4.10.2015 Der Motor, der die Winde antreibt
4.10.2015 Der Motor, der die Winde antreibt
4.10.2015 Es liegt eine kleine Flotte kleiner und größerer, alter und neuer Boote am Strand
4.10.2015 Es liegt eine kleine Flotte kleiner und größerer, alter und neuer Boote am Strand

Nachmittags geht es weiter nach Hirtshals, wo wir eine Nacht vor der Schranke eines ansonsten leeren Wohnmobilplatzes stehen, da sich die Schranke trotz Ticket nicht öffnet. Da wir aber trotzdem Strom bekommen sind wir zufrieden. Am nächsten Tag stellen wir fest, dass der Heißwasserschlauch abgerutscht und unseren Schrank unter Wasser gesetzt hat. Schnell wird der Schaden behoben und der Schlauch wieder befestigt. Es wird allerdings ein paar Tage dauern, alles wieder zu trocknen….

5.10.2015 abgerutschter Heißwasserschlauch
5.10.2015 abgerutschter Heißwasserschlauch

Danach besuchen wir das fantastische Oceaneum mit seinen tollen Aquarien und vielen Infos über die Nordsee. Spike muss im Auto warten und erträgt das geduldig. Mittags gehe ich für eine halbe Stunde mit ihm zum Toben auf die Wiese.

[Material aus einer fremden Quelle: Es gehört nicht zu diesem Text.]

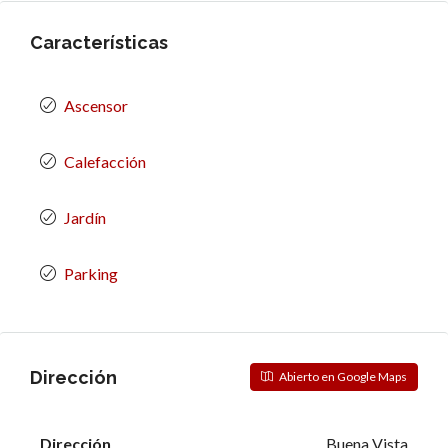
Características
Ascensor
Calefacción
Jardín
Parking
Dirección
Abierto en Google Maps
Dirección
Buena Vista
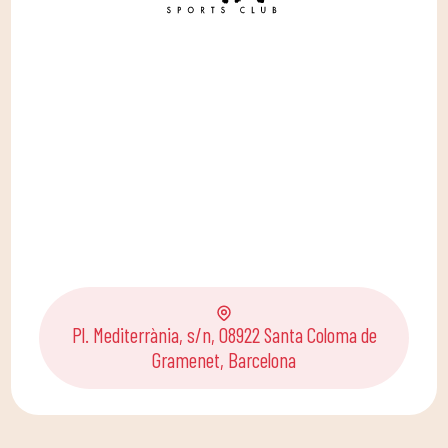
Pl. Mediterrània, s/n, 08922 Santa Coloma de
Gramenet, Barcelona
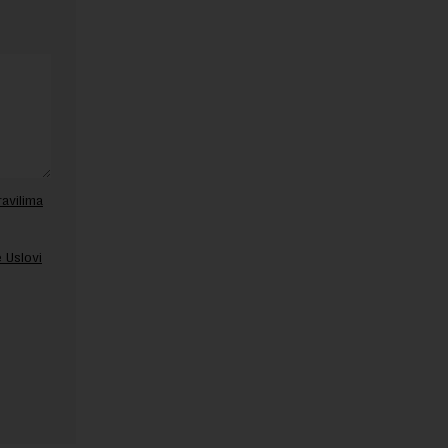
ravilima
 Uslovi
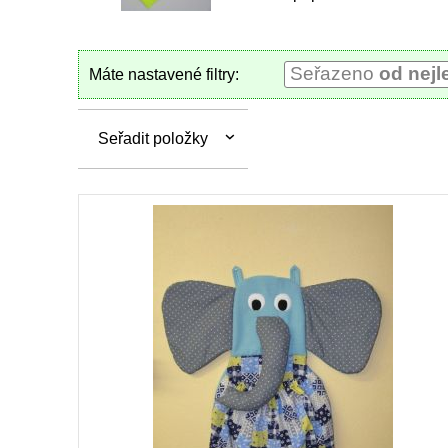
Seřazeno
od nejl
Máte nastavené filtry:
Seřadit položky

5.10.15 Die kleinen Haie und der bis zu 3 m groß werdende Mondfisch haben es uns am meisten angetan
5.10.15 Die kleinen Haie und der bis zu 3 m groß werdende Mondfisch haben es uns am meisten angetan
5.10.2015 Aber auch der Torge fressende Wal mache Freude
5.10.2015 Aber auch der Torge fressende Wal mache Freude

Wir verbringen eine weitere Nacht in Hirtshals um noch eine Fahrradtour zu machen – ja auch hier gibt es kostenlose Citybikes, etwa 20 Stück schätze ich. Trotz viel Wind und technischer Probleme bei Torges Rad (also wenn Rollo hier arbeiten würde, wäre das nicht passiert), radeln wir bis zum Leuchtturm und besuchen das Bunkermuseum.

6.10.2015 Citybike Station ins Hirtshals
6.10.2015 Citybike Station ins Hirtshals
6.10.2015 Citybiketour zum Volkgarden in Hirtshals
6.10.2015 Citybiketour zum Volkgarden in Hirtshals
6.10.2015 Der Leuchtturm von Hirtshals
6.10.2015 Der Leuchtturm von Hirtshals
6.10.2015 Torge springt
6.10.2015 Torge springt

Nachmittags geht es weiter nach Uggerby am Uggerby A. Eigentlich wollen wir die nächsten 3 Tage mit einem Kanu auf diesem Flüsschen paddeln aber da macht uns das Wetter einen Strich durch die Rechnung. Es stürmt und gießt so doll, dass man kaum Spike vor die Tür schicken möchte – der mag den Wind auch überhaupt nicht. Stattdessen fahren wir weiter nach Skagen auf einen Campingplatz und nutzen den ganzen Tag das gute Internet.